Konukoglu Ender, Glocker Ben, Zikic Darko, Criminisi Antonio
Microsoft Research Cambridge, USA.
Med Image Comput Comput Assist Interv. 2012;15(Pt 3):75-82. doi: 10.1007/978-3-642-33454-2_10.
Methods that leverage neighbourhood structures in high-dimensional image spaces have recently attracted attention. These approaches extract information from a new image using its "neighbours" in the image space equipped with an application-specific distance. Finding the neighbourhood of a given image is challenging due to large dataset sizes and costly distance evaluations. Furthermore, automatic neighbourhood search for a new image is currently not possible when the distance is based on ground truth annotations. In this article we present a general and efficient solution to these problems. "neighbourhood approximation forests" (NAF) is a supervised learning algorithm that approximates the neighbourhood structure resulting from an arbitrary distance. As NAF uses only image intensities to infer neighbours it can also be applied to distances based on ground truth annotations. We demonstrate NAF in two scenarios: (i) choosing neighbours with respect to a deformation-based distance, and (ii) age prediction from brain MRI. The experiments show NAF's approximation quality, computational advantages and use in different contexts.
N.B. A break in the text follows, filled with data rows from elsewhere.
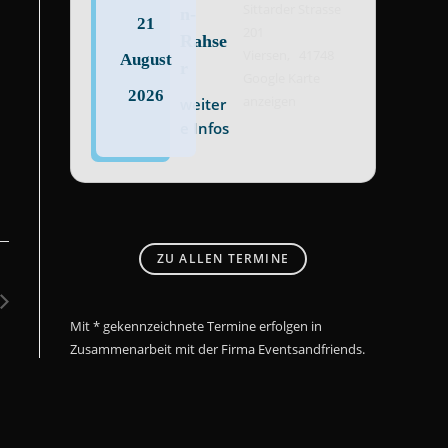
Sittarder Strasse
n-
21
201
Rahse
Viersen
,
41748
August
r
Google Karte
2026
anzeigen
weiter
e Infos
ZU ALLEN TERMINE
Mit * gekennzeichnete Termine erfolgen in
Zusammenarbeit mit der Firma Eventsandfriends.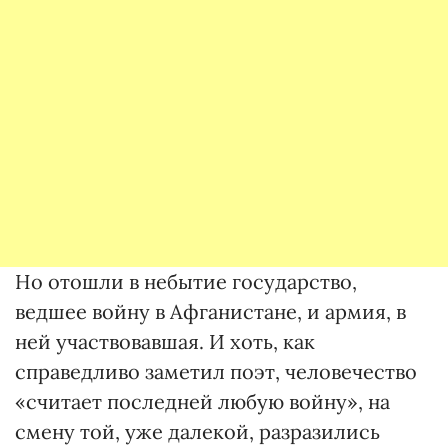
Но отошли в небытие государство,
ведшее войну в Афганистане, и армия, в
ней участвовавшая. И хоть, как
справедливо заметил поэт, человечество
«считает последней любую войну», на
смену той, уже далекой, разразились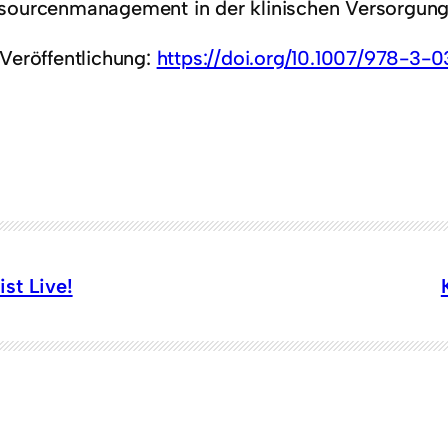
sourcenmanagement in der klinischen Versorgung
 Veröffentlichung:
https://doi.org/10.1007/978-3-
st Live!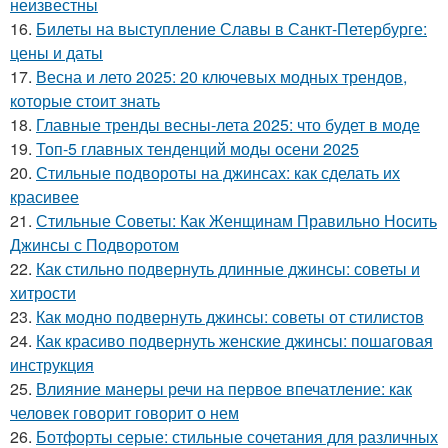
неизвестны
16.
Билеты на выступление Славы в Санкт-Петербурге:
цены и даты
17.
Весна и лето 2025: 20 ключевых модных трендов,
которые стоит знать
18.
Главные тренды весны-лета 2025: что будет в моде
19.
Топ-5 главных тенденций моды осени 2025
20.
Стильные подвороты на джинсах: как сделать их
красивее
21.
Стильные Советы: Как Женщинам Правильно Носить
Джинсы с Подворотом
22.
Как стильно подвернуть длинные джинсы: советы и
хитрости
23.
Как модно подвернуть джинсы: советы от стилистов
24.
Как красиво подвернуть женские джинсы: пошаговая
инструкция
25.
Влияние манеры речи на первое впечатление: как
человек говорит говорит о нем
26.
Ботфорты серые: стильные сочетания для различных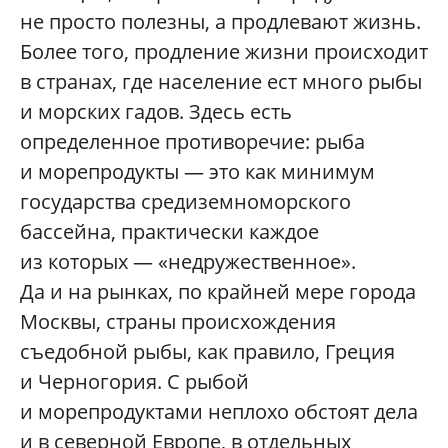
не просто полезны, а продлевают жизнь.
Более того, продление жизни происходит
в странах, где население ест много рыбы
и морских гадов. Здесь есть
определенное противоречие: рыба
и морепродукты — это как минимум
государства средиземноморского
бассейна, практически каждое
из которых — «недружественное».
Да и на рынках, по крайней мере города
Москвы, страны происхождения
съедобной рыбы, как правило, Греция
и Черногория. С рыбой
и морепродуктами неплохо обстоят дела
и в северной Европе, в отдельных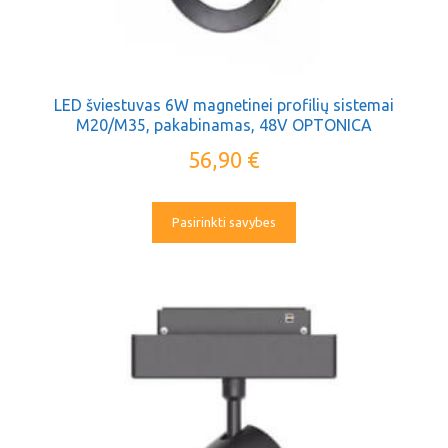
LED šviestuvas 6W magnetinei profilių sistemai
M20/M35, pakabinamas, 48V OPTONICA
56,90
€
Pasirinkti savybes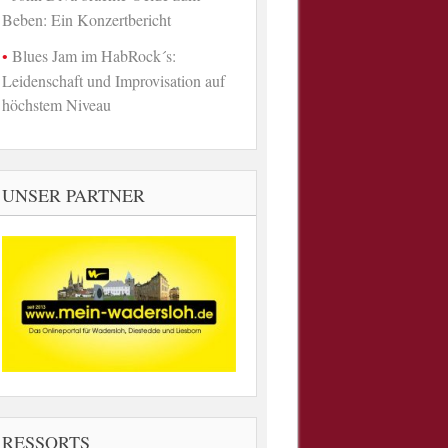
Beben: Ein Konzertbericht
Blues Jam im HabRock´s:
Leidenschaft und Improvisation auf
höchstem Niveau
UNSER PARTNER
RESSORTS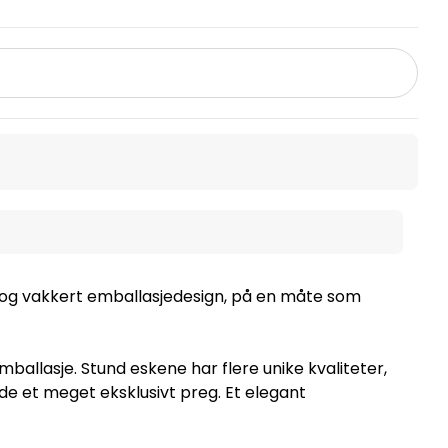
 og vakkert emballasjedesign, på en måte som
llasje. Stund eskene har flere unike kvaliteter,
 de et meget eksklusivt preg. Et elegant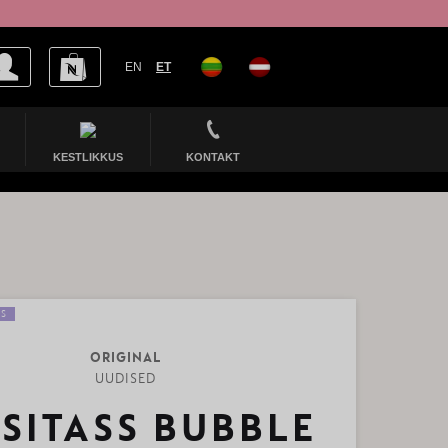
EN
ET
KESTLIKKUS
KONTAKT
ES
ORIGINAL
UUDISED
ISITASS BUBBLE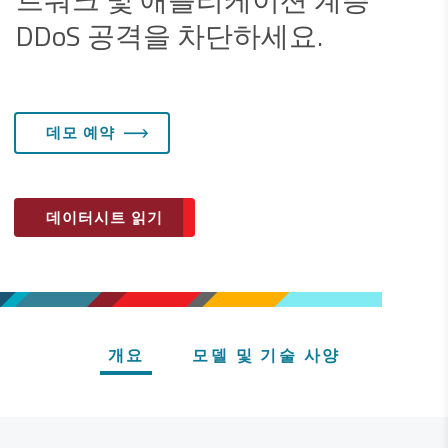
DDoS 공격을 차단하세요.
데모 예약
데이터시트 읽기
개요
모델 및 기술 사양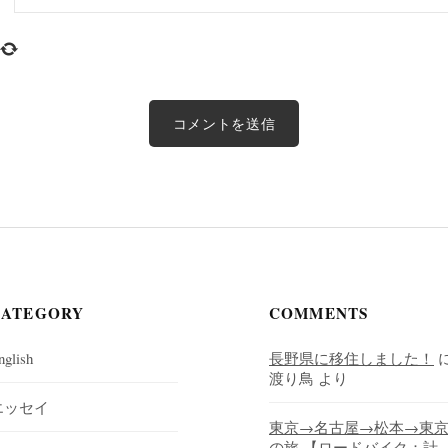
CATEGORY
COMMENTS
nglish
長野県に移住しました！
渡り鳥
より
エッセイ
東京→名古屋→松本→東
の旅 【ロードバイク：計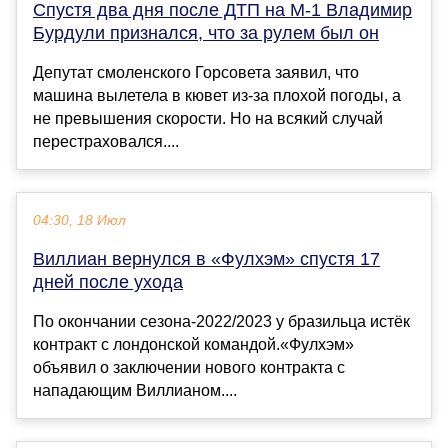
Спустя два дня после ДТП на М-1 Владимир
Бурдули признался, что за рулем был он
Депутат смоленского Горсовета заявил, что
машина вылетела в кювет из-за плохой погоды, а
не превышения скорости. Но на всякий случай
перестраховался....
04:30, 18 Июл
Виллиан вернулся в «Фулхэм» спустя 17
дней после ухода
По окончании сезона-2022/2023 у бразильца истёк
контракт с лондонской командой.«Фулхэм»
объявил о заключении нового контракта с
нападающим Виллианом....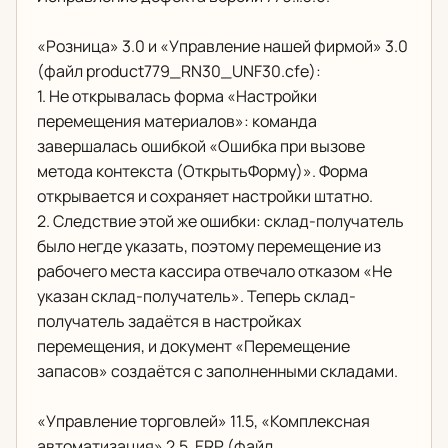
«Розница» 3.0 и «Управление нашей фирмой» 3.0
(файл product779_RN30_UNF30.cfe):
1. Не открывалась форма «Настройки
перемещения материалов»: команда
завершалась ошибкой «Ошибка при вызове
метода контекста (ОткрытьФорму)». Форма
открывается и сохраняет настройки штатно.
2. Следствие этой же ошибки: склад-получатель
было негде указать, поэтому перемещение из
рабочего места кассира отвечало отказом «Не
указан склад-получатель». Теперь склад-
получатель задаётся в настройках
перемещения, и документ «Перемещение
запасов» создаётся с заполненными складами.
«Управление торговлей» 11.5, «Комплексная
автоматизация» 2.5, ERP (файл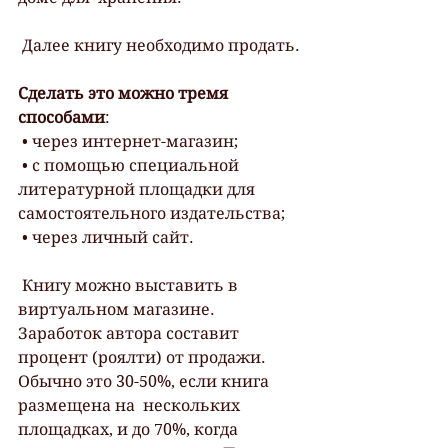
 Далее книгу необходимо продать.
Сделать это можно тремя 
способами
:
 • через интернет-магазин;
 • с помощью специальной 
литературной площадки для 
самостоятельного издательства;
 • через личный сайт.
 Книгу можно выставить в 
виртуальном магазине. 
Заработок автора составит  
процент (роялти) от продажи. 
Обычно это 30-50%, если книга 
размещена на  нескольких 
площадках, и до 70%, когда 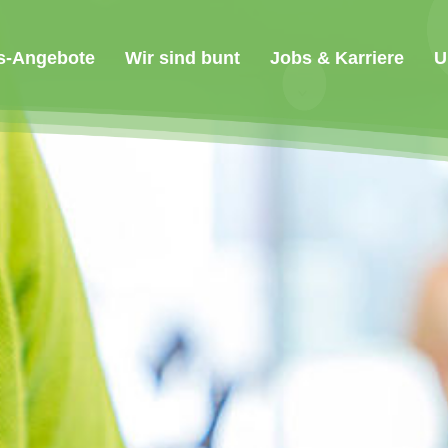
s-Angebote
Wir sind bunt
Jobs & Karriere
U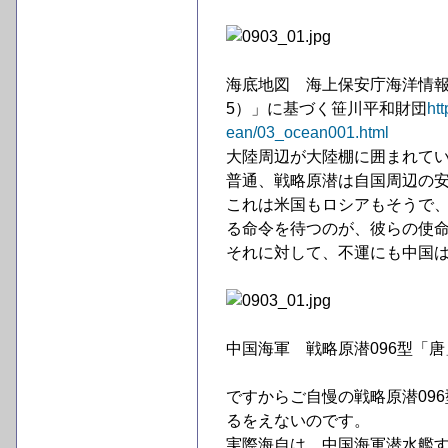
海底地図 海上保安庁海洋情報
5）」に基づく笹川平和財団
htt
ean/03_ocean001.html
大陸周辺が大陸棚に囲まれてい
普通、戦略原潜は自国周辺の
これは米国もロシアもそうで
る命令を待つのが、彼らの使
それに対して、不運にも中国
中国海軍 戦略原潜096型「唐
ですからご自慢の戦略原潜09
るをえないのです。
実際海自は、中国海軍潜水艦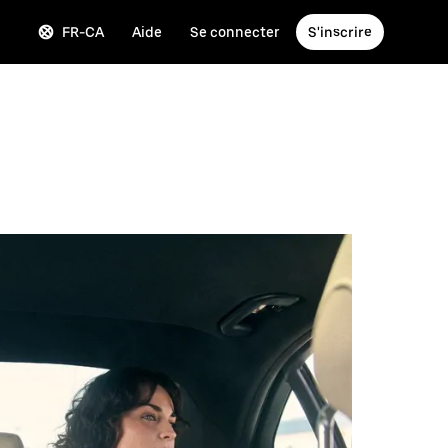
FR-CA
Aide
Se connecter
S'inscrire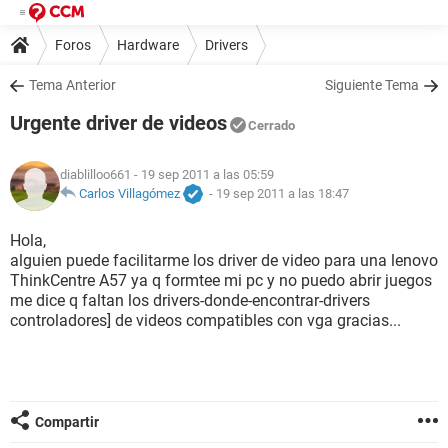
Foros
Hardware
Drivers
Tema Anterior
Siguiente Tema
Urgente driver de videos
Cerrado
diablilloo661
- 19 sep 2011 a las 05:59
Carlos Villagómez
-
19 sep 2011 a las 18:47
Hola,
alguien puede facilitarme los driver de video para una lenovo
ThinkCentre A57 ya q formtee mi pc y no puedo abrir juegos
me dice q faltan los drivers-donde-encontrar-drivers
controladores] de videos compatibles con vga gracias...
Compartir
利用高维图像空间中的邻域结构的方法最近受到了关注。这些方法在配备了特定应用距离的图像空间中,使用新图像的“邻居”从新图像中提取信息。由于数据集规模庞大且距离评估成本高昂,找到给定图像的邻域具有挑战性。此外,当距离基于真实标注时,目前还无法对新图像进行自动邻域搜索。在本文中,我们提出了针对这些问题的通用且高效的解决方案。“邻域近似森林”(NAF)是一种监督学习算法,它近似由任意距离产生的邻域结构。由于NAF仅使用图像强度来推断邻居,因此它也可应用于基于真实标注的距离。我们在两种场景中展示了NAF:(i)基于基于变形的距离选择邻居,以及(ii)从脑部MRI进行年龄预测。实验展示了NAF的近似质量、计算优势以及在不同场景中的应用。